Leeds Institute of Medical Research at St. James's, University of Leeds, Leeds, UK.
John Goligher Colorectal Unit, St. James's University Hospital, Leeds, UK.
J Clin Epidemiol. 2021 May;133:94-100. doi: 10.1016/j.jclinepi.2021.01.002. Epub 2021 Jan 21.
To explore the approach to participant coenrolment in publicly funded randomized controlled trials (RCTs) and to consider its impact on study recruitment.
A cross-sectional study of the UK National Institute for Health Research Journals Library was undertaken. RCTs funded between 2010 and 2019 were eligible. The reporting of coenrolment criteria was assessed through inspection of publicly available study protocols. Where present, the approach to coenrolment was examined, including circumstances in which it was permitted/prohibited and the mechanism for decision-making. For completed RCTs, the impact on recruitment was explored by comparing rates of early recruitment (completion before the expected end date) and extensions (completion after the expected end date) between studies, which did and did not permit coenrolment.
Of 219 eligible protocols, coenrolment was addressed in 94 (42.9%). Twenty-three (24.5%) of these did not allow recruitment to multiple studies, while 71 (75.5%) permitted it according to a series of caveats, including considerations of study outcomes, intervention type, and patient burden. The final decision for coenrolment rested with the local recruitment team in 57 (60.6%) and with the central organizing team in 37 (39.4%). Early completion of recruitment occurred in 8 of 64 (12.5%) RCTs where coenrolment was permitted and 5 of 20 (25.0%) where it was not (P = 0.285). An extension to recruitment time was required in 31 of 64 (48.4%) RCTs where coenrolment was permitted and 9 of 11 (45.0%) where it was not (P = 0.788).
The reporting of coenrolment in protocols of publicly funded RCTs is infrequent, and where present, the approach to decision-making is widely variable. In this study, policies of coenrolment were not associated with gains in trial recruitment.

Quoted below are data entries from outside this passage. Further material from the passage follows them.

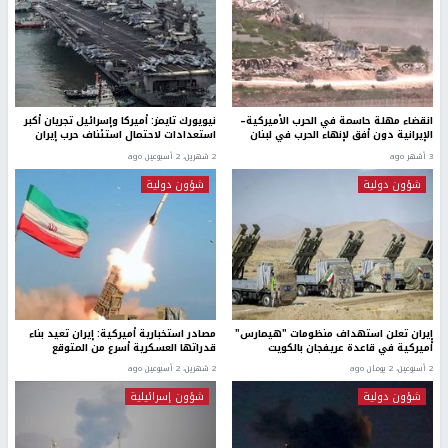
انقضاء مهلة حاسمة في الحرب الأميركية–
نيويورك تايمز: أميركا وإسرائيل تجريان أكبر
الإيرانية دون أفق لإنهاء الحرب في لبنان
استعدادات لاحتمال استئناف حرب إيران
3 أشهر ago
2 شهرين، 2 أسبوعين ago
شؤون دولية
شؤون دولية
إيران تعلن استهداف منظومات "هيمارس"
مصادر استخبارية أميركية: إيران تعيد بناء
أميركية في قاعدة عريفجان بالكويت
قدراتها العسكرية أسرع من المتوقع
2 أسبوعين، 2 يومان ago
2 شهرين، 2 أسبوعين ago
شؤون دولية
شؤون إسرائيلية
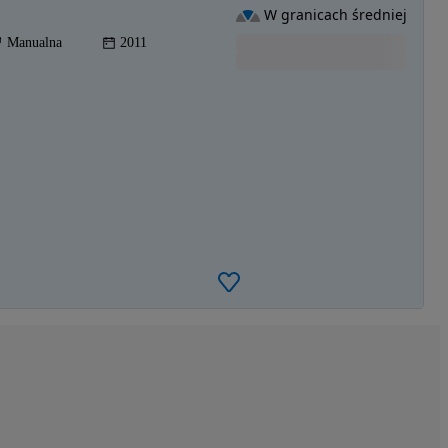
W granicach średniej
Manualna
2011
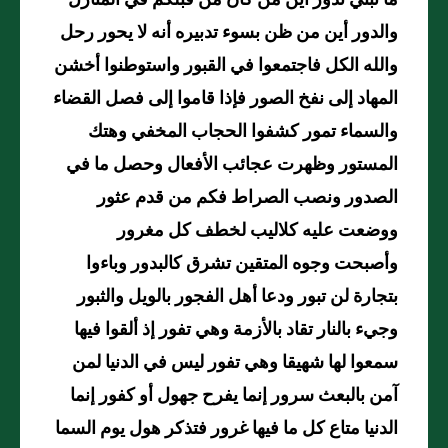
ما تبني تدور أين من كان من قبلكم في المنازل
والدور أين من ظن بسوء تدبيره أنه لا يحور رحل
والله الكل فاجتمعوا في القبور واستوطنوا أخشن
المهاد إلى نفخ الصور فإذا قاموا إلى فصل القضاء
والسماء تمور كشفوا الحجاب المخفي وهتك
المستور وظهرت عجائب الأفعال وحصل ما في
الصدور ونصب الصراط فكم من قدم عثور
ووضعت عليه كلاليب لخطف كل مغرور
وأصبحت وجوه المتقين تشرق كالبدور وباءوا
بتجارة لن تبور ودعا أهل الفجور بالويل والثبور
وجيء بالنار تقاد بالأزمة وهي تفور إذ ألقوا فيها
سمعوا لها شهيقا وهي تفور ليس في الدنيا لمن
آمن بالبعث سرور إنما يفرح جهول أو كفور إنما
الدنيا متاع كل ما فيها غرور فتذكر هول يوم السما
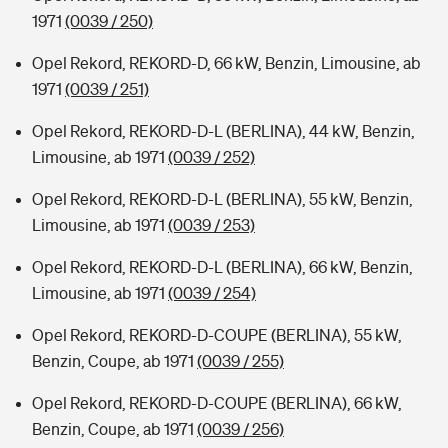
1971
(0039 / 250)
Opel Rekord, REKORD-D, 66 kW, Benzin, Limousine, ab
1971
(0039 / 251)
Opel Rekord, REKORD-D-L (BERLINA), 44 kW, Benzin,
Limousine, ab 1971
(0039 / 252)
Opel Rekord, REKORD-D-L (BERLINA), 55 kW, Benzin,
Limousine, ab 1971
(0039 / 253)
Opel Rekord, REKORD-D-L (BERLINA), 66 kW, Benzin,
Limousine, ab 1971
(0039 / 254)
Opel Rekord, REKORD-D-COUPE (BERLINA), 55 kW,
Benzin, Coupe, ab 1971
(0039 / 255)
Opel Rekord, REKORD-D-COUPE (BERLINA), 66 kW,
Benzin, Coupe, ab 1971
(0039 / 256)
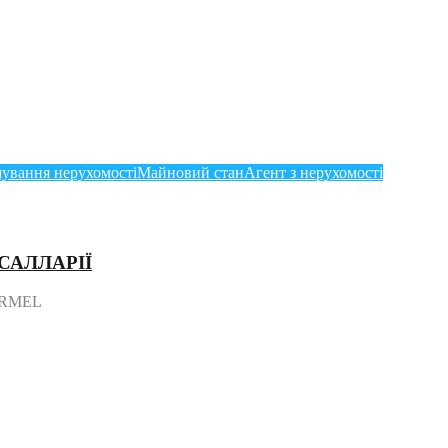
ування нерухомості
Майновий стан
Агент з нерухомості
ВСАЛЛАРІЇ
ARMEL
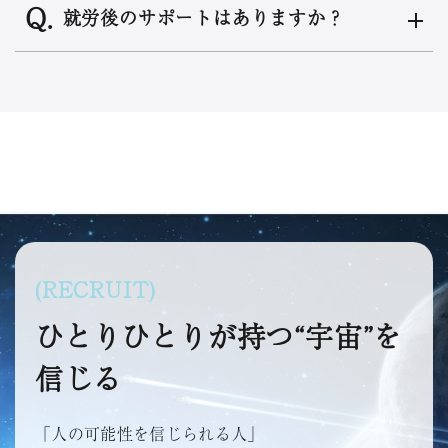
就労後のサポートはありますか？
(RECRUIT)
ひとりひとりが持つ“宇宙”を
信じる
「人の可能性を信じられる人」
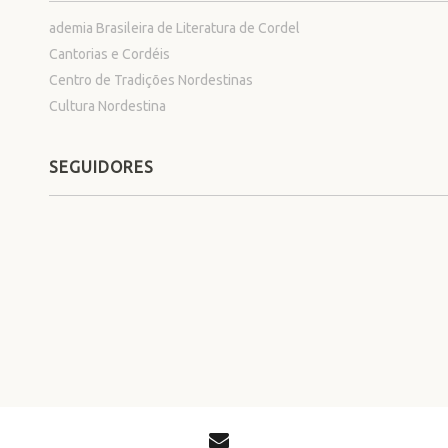
ademia Brasileira de Literatura de Cordel
Cantorias e Cordéis
Centro de Tradições Nordestinas
Cultura Nordestina
SEGUIDORES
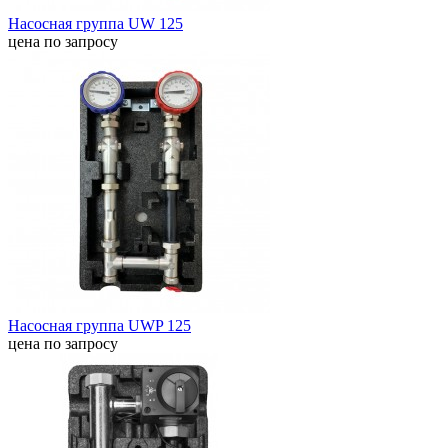
Насосная группа UW 125
цена по запросу
Насосная группа UWP 125
цена по запросу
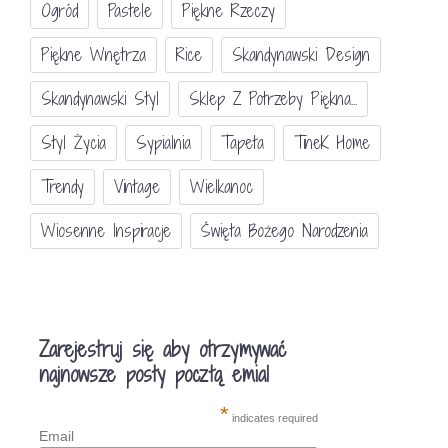
Ogród
Pastele
Piękne Rzeczy
Piękne Wnętrza
Rice
Skandynawski Design
Skandynawski Styl
Sklep Z Potrzeby Piękna...
Styl Życia
Sypialnia
Tapeta
TineK Home
Trendy
Vintage
Wielkanoc
Wiosenne Inspiracje
Święta Bożego Narodzenia
Zarejestruj się aby otrzymywać
najnowsze posty pocztą emial
*
indicates required
Email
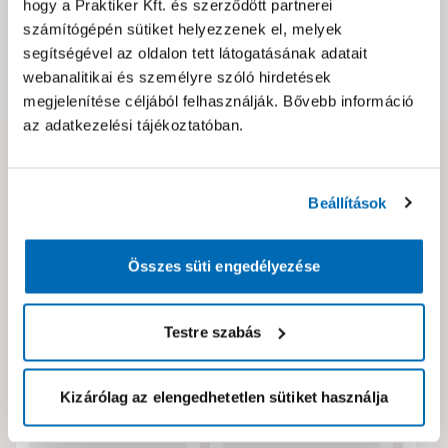
hogy a Praktiker Kft. és szerződött partnerei
Csomagolási és súly információk
számítógépén sütiket helyezzenek el, melyek
segítségével az oldalon tett látogatásának adatait
webanalitikai és személyre szóló hirdetések
Dokumentumok, felelős személy
megjelenítése céljából felhasználják. Bővebb információ
az adatkezelési tájékoztatóban.
Hibát találtál az oldalon vagy a termék leírásában?
Kérjük jelezd nekünk!
Beállítások
Neked ajánljuk!
Összes süti engedélyezése
Testre szabás
Kizárólag az elengedhetetlen sütiket használja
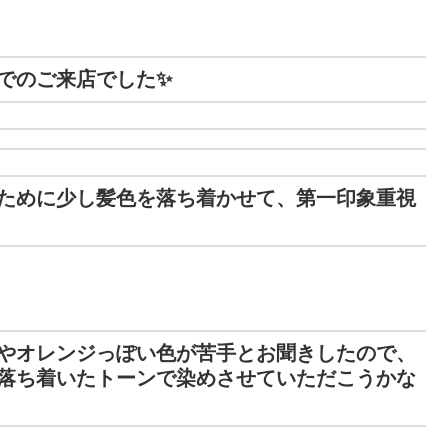
でのご来店でした✨
ために少し髪色を落ち着かせて、第一印象重視
やオレンジっぽい色が苦手とお聞きしたので、
落ち着いたトーンで染めさせていただこうかな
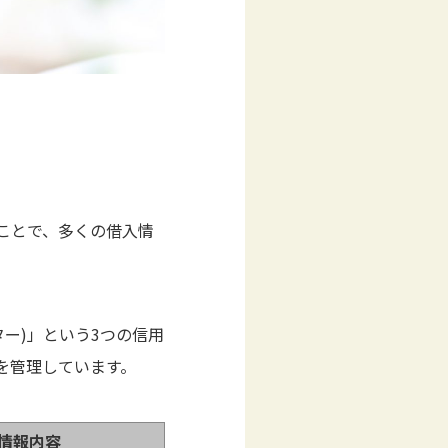
ことで、多くの借入情
ター)」という3つの信用
を管理しています。
情報内容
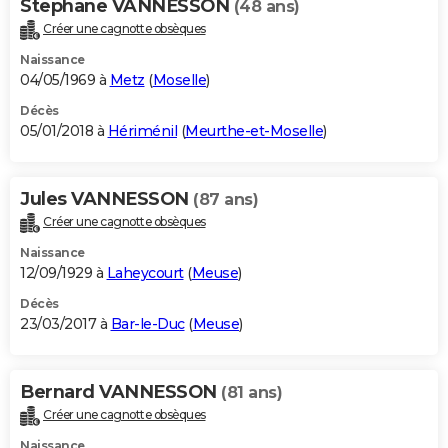
Stephane VANNESSON
(48 ans)
Créer une cagnotte obsèques
Naissance
04/05/1969 à
Metz
(
Moselle
)
Décès
05/01/2018 à
Hériménil
(
Meurthe-et-Moselle
)
Jules VANNESSON
(87 ans)
Créer une cagnotte obsèques
Naissance
12/09/1929 à
Laheycourt
(
Meuse
)
Décès
23/03/2017 à
Bar-le-Duc
(
Meuse
)
Bernard VANNESSON
(81 ans)
Créer une cagnotte obsèques
Naissance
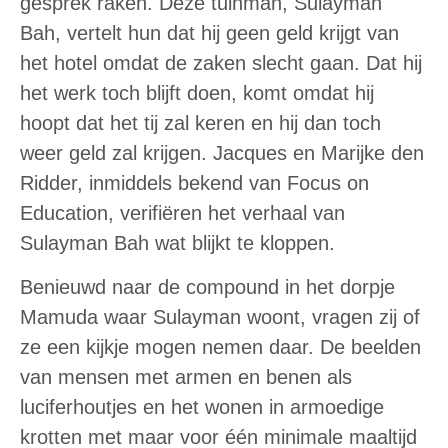
gesprek raken. Deze tuinman, Sulayman
Bah, vertelt hun dat hij geen geld krijgt van
het hotel omdat de zaken slecht gaan. Dat hij
het werk toch blijft doen, komt omdat hij
hoopt dat het tij zal keren en hij dan toch
weer geld zal krijgen. Jacques en Marijke den
Ridder, inmiddels bekend van Focus on
Education, verifiëren het verhaal van
Sulayman Bah wat blijkt te kloppen.
Benieuwd naar de compound in het dorpje
Mamuda waar Sulayman woont, vragen zij of
ze een kijkje mogen nemen daar. De beelden
van mensen met armen en benen als
luciferhoutjes en het wonen in armoedige
krotten met maar voor één minimale maaltijd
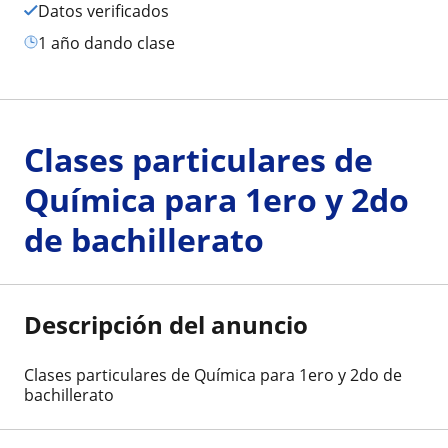
Datos verificados
1 año dando clase
Clases particulares de
Química para 1ero y 2do
de bachillerato
Descripción del anuncio
Clases particulares de Química para 1ero y 2do de
bachillerato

探索在公开资助的随机对照试验(RCT)中纳入参与者的方法,并考虑其对研究招募的影响。
对英国国家卫生研究院期刊库进行了一项横断面研究。符合条件的 RCT 为 2010 年至 2019 年期间资助的 RCT。通过检查公开提供的研究方案评估共同纳入标准的报告情况。如果存在,检查共同纳入的方法,包括允许/禁止的情况以及决策机制。对于已完成的 RCT,通过比较允许/不允许共同纳入的研究的早期招募(在预期结束日期前完成)和扩展(在预期结束日期后完成)的比例来探索对招募的影响。
在 219 项符合条件的方案中,94 项(42.9%)涉及共同纳入。其中 23 项(24.5%)不允许同时招募多项研究,而 71 项(75.5%)根据一系列注意事项允许,包括研究结果、干预类型和患者负担的考虑。57 项(60.6%)由当地招募团队和 37 项(39.4%)由中央组织团队决定最终是否共同纳入。在允许共同纳入的 64 项 RCT 中,有 8 项(12.5%)提前完成招募,而在不允许共同纳入的 20 项 RCT 中,有 5 项(25.0%)提前完成(P=0.285)。允许共同纳入的 64 项 RCT 中有 31 项(48.4%)需要延长招募时间,而不允许共同纳入的 11 项 RCT 中有 9 项(45.0%)需要延长(P=0.788)。
方案中共同纳入的报告很少,并且在存在的情况下,决策方法也存在广泛的差异。在这项研究中,共同纳入政策并没有增加试验的招募。